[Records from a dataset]
[Start of section]
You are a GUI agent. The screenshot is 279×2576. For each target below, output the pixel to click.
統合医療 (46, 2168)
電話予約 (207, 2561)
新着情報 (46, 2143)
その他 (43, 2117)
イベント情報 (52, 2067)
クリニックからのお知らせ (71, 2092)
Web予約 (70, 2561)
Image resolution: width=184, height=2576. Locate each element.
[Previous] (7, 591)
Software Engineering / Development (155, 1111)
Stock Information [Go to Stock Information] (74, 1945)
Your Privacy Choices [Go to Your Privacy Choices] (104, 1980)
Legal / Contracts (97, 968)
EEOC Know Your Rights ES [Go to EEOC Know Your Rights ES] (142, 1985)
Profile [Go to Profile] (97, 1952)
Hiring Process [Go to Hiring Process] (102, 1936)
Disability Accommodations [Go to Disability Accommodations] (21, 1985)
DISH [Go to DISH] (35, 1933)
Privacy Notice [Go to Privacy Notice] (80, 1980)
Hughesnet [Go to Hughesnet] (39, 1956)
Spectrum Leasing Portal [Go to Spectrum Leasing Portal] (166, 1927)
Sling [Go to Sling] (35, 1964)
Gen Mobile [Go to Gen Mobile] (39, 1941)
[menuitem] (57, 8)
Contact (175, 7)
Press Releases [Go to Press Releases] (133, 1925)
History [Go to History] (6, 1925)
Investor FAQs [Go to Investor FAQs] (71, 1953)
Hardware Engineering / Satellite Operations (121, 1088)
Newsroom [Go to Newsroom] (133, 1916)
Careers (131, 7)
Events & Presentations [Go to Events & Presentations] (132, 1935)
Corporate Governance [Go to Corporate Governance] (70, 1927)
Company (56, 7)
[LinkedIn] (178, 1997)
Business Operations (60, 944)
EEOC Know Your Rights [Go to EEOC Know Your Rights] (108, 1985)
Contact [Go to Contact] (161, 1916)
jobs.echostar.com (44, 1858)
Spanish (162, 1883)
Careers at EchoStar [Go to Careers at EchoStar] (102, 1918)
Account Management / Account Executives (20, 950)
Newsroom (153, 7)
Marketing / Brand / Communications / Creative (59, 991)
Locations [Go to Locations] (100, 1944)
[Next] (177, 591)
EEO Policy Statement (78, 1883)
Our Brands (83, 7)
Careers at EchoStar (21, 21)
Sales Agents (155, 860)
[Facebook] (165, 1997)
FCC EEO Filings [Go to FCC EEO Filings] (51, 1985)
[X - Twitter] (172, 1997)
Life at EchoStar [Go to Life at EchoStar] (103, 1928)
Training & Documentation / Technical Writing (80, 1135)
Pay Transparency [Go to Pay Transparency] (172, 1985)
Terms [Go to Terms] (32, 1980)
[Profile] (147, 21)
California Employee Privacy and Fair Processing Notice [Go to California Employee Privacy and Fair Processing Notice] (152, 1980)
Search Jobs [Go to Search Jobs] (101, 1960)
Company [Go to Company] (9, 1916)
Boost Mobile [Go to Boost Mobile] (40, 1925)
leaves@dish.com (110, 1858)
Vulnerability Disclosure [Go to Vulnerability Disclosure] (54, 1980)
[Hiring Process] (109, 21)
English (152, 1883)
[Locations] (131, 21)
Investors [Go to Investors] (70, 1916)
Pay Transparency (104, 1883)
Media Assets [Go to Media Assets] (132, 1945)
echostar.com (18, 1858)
[End of section]
Task details: The records above are to be written out again word for word.

Answer section:
You are a GUI agent. The screenshot is 279×2576. For each target below, output the pixel to click.
統合医療 (46, 2168)
電話予約 (207, 2561)
新着情報 (46, 2143)
その他 (43, 2117)
イベント情報 (52, 2067)
クリニックからのお知らせ (71, 2092)
Web予約 (70, 2561)
Image resolution: width=184, height=2576. Locate each element.
[Previous] (7, 591)
Software Engineering / Development (155, 1111)
Stock Information [Go to Stock Information] (74, 1945)
Your Privacy Choices [Go to Your Privacy Choices] (104, 1980)
Legal / Contracts (97, 968)
EEOC Know Your Rights ES [Go to EEOC Know Your Rights ES] (142, 1985)
Profile [Go to Profile] (97, 1952)
Hiring Process [Go to Hiring Process] (102, 1936)
Disability Accommodations [Go to Disability Accommodations] (21, 1985)
DISH [Go to DISH] (35, 1933)
Privacy Notice [Go to Privacy Notice] (80, 1980)
Hughesnet [Go to Hughesnet] (39, 1956)
Spectrum Leasing Portal [Go to Spectrum Leasing Portal] (166, 1927)
Sling [Go to Sling] (35, 1964)
Gen Mobile [Go to Gen Mobile] (39, 1941)
[menuitem] (57, 8)
Contact (175, 7)
Press Releases [Go to Press Releases] (133, 1925)
History [Go to History] (6, 1925)
Investor FAQs [Go to Investor FAQs] (71, 1953)
Hardware Engineering / Satellite Operations (121, 1088)
Newsroom [Go to Newsroom] (133, 1916)
Careers (131, 7)
Events & Presentations [Go to Events & Presentations] (132, 1935)
Corporate Governance [Go to Corporate Governance] (70, 1927)
Company (56, 7)
[LinkedIn] (178, 1997)
Business Operations (60, 944)
EEOC Know Your Rights [Go to EEOC Know Your Rights] (108, 1985)
Contact [Go to Contact] (161, 1916)
jobs.echostar.com (44, 1858)
Spanish (162, 1883)
Careers at EchoStar [Go to Careers at EchoStar] (102, 1918)
Account Management / Account Executives (20, 950)
Newsroom (153, 7)
Marketing / Brand / Communications / Creative (59, 991)
Locations [Go to Locations] (100, 1944)
[Next] (177, 591)
EEO Policy Statement (78, 1883)
Our Brands (83, 7)
Careers at EchoStar (21, 21)
Sales Agents (155, 860)
[Facebook] (165, 1997)
FCC EEO Filings [Go to FCC EEO Filings] (51, 1985)
[X - Twitter] (172, 1997)
Life at EchoStar [Go to Life at EchoStar] (103, 1928)
Training & Documentation / Technical Writing (80, 1135)
Pay Transparency [Go to Pay Transparency] (172, 1985)
Terms [Go to Terms] (32, 1980)
[Profile] (147, 21)
California Employee Privacy and Fair Processing Notice [Go to California Employee Privacy and Fair Processing Notice] (152, 1980)
Search Jobs [Go to Search Jobs] (101, 1960)
Company [Go to Company] (9, 1916)
Boost Mobile [Go to Boost Mobile] (40, 1925)
leaves@dish.com (110, 1858)
Vulnerability Disclosure [Go to Vulnerability Disclosure] (54, 1980)
[Hiring Process] (109, 21)
English (152, 1883)
[Locations] (131, 21)
Investors [Go to Investors] (70, 1916)
Pay Transparency (104, 1883)
Media Assets [Go to Media Assets] (132, 1945)
echostar.com (18, 1858)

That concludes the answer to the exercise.